3701: Fractal Detector
Description
Little Vasya likes painting fractals very much.
He does it like this. First the boy cuts out a 2×2-cell square out of squared paper. Then he paints some cells black. The boy calls the cut out square a fractal pattern. Then he takes a clean square sheet of paper and paints a fractal by the following algorithm:
- He divides the sheet into four identical squares. A part of them is painted black according to the fractal pattern.
- Each square that remained white, is split into 4 lesser white squares, some of them are painted according to the fractal pattern. Each square that remained black, is split into 4 lesser black squares.
In each of the following steps step 2 repeats. To draw a fractal, the boy can make an arbitrary positive number of steps of the algorithm. But he need to make at least two steps. In other words step 2 of the algorithm must be done at least once. The resulting picture (the square with painted cells) will be a fractal. The figure below shows drawing a fractal (here boy made three steps of the algorithm).
One evening Vasya got very tired, so he didn't paint the fractal, he just took a sheet of paper, painted a n×m-cell field. Then Vasya paint some cells black.
Now he wonders, how many squares are on the field, such that there is a fractal, which can be obtained as described above, and which is equal to that square. Square is considered equal to some fractal if they consist of the same amount of elementary not divided cells and for each elementary cell of the square corresponding elementary cell of the fractal have the same color.
The first line contains two space-separated integers n,m (2≤n,m≤500) − the number of rows and columns of the field, correspondingly.
Next n lines contain m characters each − the description of the field, painted by Vasya. Character "." represents a white cell, character "*" represents a black cell.
It is guaranteed that the field description doesn't contain other characters than "." and "*".

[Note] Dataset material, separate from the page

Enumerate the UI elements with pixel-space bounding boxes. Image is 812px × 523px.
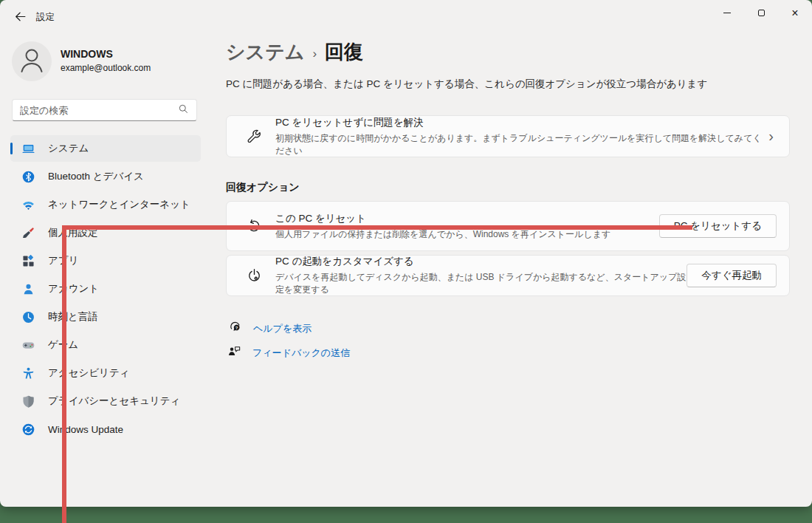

On a single line print a single integer − the number of squares on the field, such that these squares contain a drawn fractal, which can be obtained as described above.
6 11
......*.***
*.*.*....**
.***....*.*
..***.*....
.*.*.....**
......*.*..
3
4 4
..**
..**
....
....
0
The answer for the first sample is shown on the picture below. Fractals are outlined by red, blue and green squares.
The answer for the second sample is 0. There is no fractal, equal to the given picture.